**Listed records**
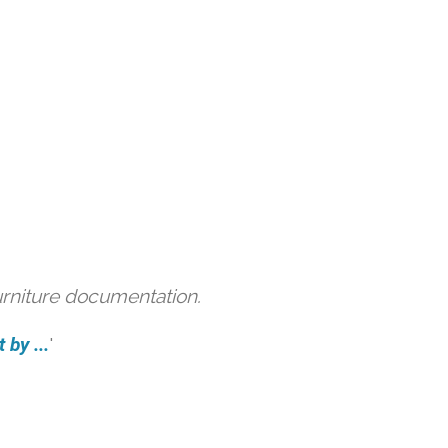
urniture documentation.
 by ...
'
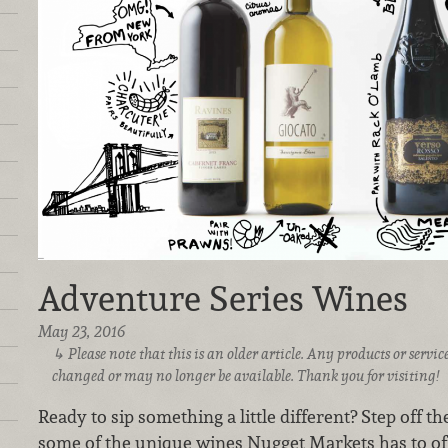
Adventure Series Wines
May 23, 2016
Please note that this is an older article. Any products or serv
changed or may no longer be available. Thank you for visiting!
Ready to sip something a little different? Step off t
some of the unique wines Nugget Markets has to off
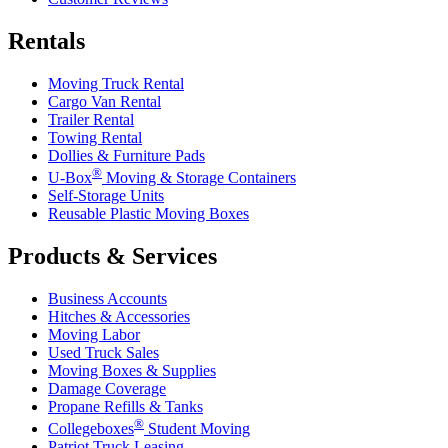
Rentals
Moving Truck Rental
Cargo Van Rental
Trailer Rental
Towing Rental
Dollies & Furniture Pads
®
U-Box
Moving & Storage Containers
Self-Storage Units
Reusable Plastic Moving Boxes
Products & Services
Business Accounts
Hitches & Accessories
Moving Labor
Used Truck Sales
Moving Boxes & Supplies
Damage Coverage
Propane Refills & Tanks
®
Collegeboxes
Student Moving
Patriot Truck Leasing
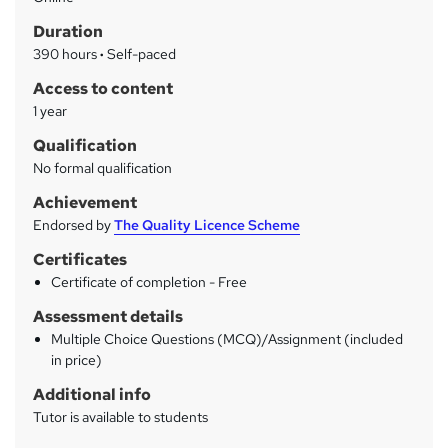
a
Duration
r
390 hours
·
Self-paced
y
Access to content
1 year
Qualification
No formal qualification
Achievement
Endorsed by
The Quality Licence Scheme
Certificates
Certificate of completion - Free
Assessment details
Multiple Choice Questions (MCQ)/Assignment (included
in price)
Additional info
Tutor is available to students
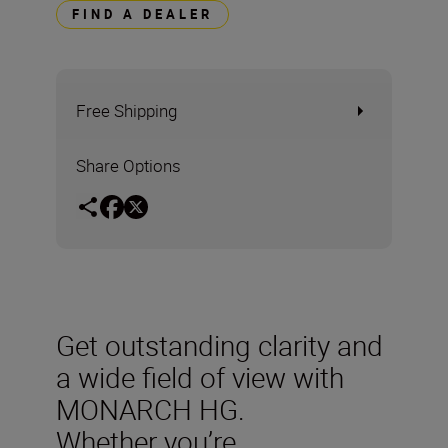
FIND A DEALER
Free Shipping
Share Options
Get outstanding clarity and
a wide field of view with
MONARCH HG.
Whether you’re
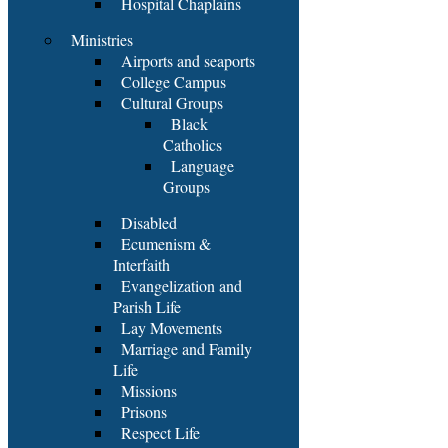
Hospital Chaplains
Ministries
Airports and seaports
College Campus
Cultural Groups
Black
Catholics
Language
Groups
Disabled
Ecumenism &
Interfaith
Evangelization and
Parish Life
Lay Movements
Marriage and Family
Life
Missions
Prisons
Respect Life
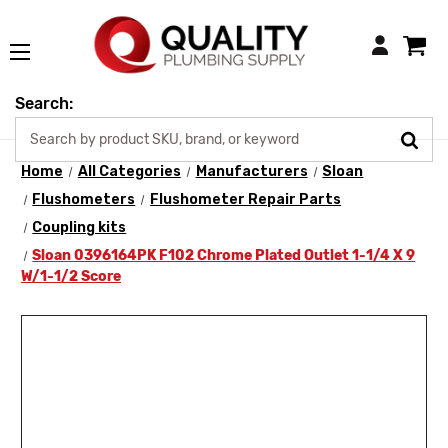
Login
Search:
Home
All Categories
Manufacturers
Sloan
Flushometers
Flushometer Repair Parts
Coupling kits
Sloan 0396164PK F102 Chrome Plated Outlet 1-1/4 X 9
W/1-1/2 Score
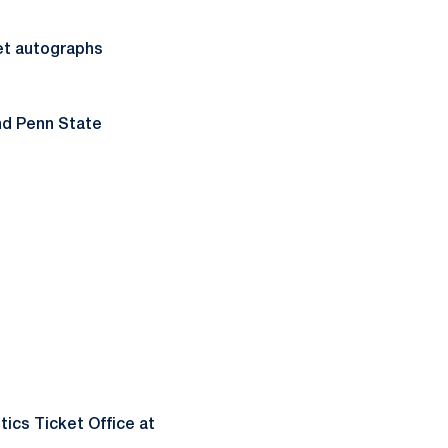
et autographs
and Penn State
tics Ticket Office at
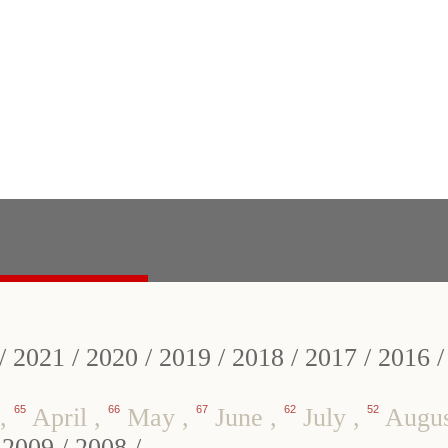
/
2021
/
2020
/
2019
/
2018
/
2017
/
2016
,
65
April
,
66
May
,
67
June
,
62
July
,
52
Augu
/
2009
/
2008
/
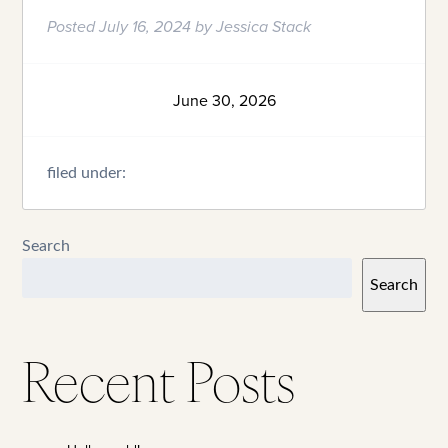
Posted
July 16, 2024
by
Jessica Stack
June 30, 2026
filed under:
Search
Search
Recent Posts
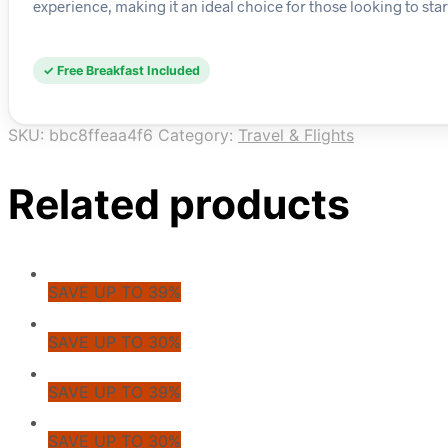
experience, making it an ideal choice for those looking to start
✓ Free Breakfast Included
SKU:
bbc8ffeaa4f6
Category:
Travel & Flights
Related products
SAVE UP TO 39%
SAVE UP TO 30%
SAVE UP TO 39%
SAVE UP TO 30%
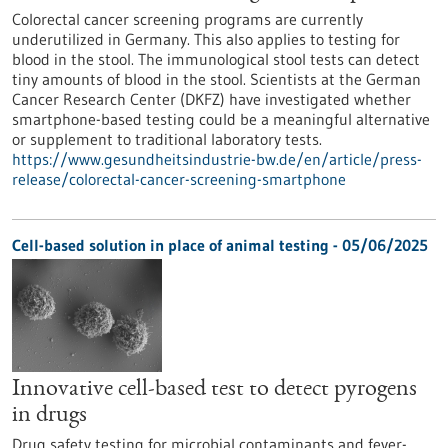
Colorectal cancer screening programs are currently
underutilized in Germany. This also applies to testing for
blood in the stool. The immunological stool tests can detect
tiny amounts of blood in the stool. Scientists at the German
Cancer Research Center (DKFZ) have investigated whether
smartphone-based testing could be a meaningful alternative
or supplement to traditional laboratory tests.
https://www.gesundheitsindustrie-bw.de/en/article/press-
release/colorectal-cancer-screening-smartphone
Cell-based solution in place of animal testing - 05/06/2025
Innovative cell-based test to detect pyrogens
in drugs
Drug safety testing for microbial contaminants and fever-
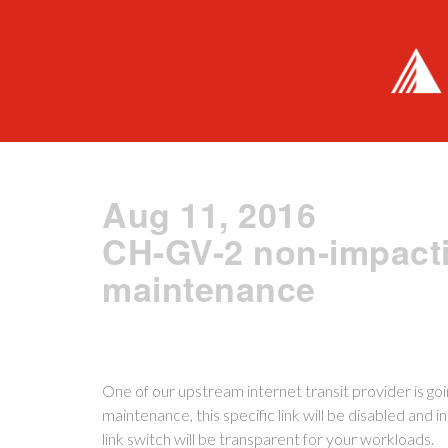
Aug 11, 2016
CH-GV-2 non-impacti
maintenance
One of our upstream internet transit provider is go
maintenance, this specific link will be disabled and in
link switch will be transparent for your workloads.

**Work order**
The answer must consist of every line from the entries that holds the string "will".

**Answer area**
maintenance, this specific link will be disabled and in
link switch will be transparent for your workloads.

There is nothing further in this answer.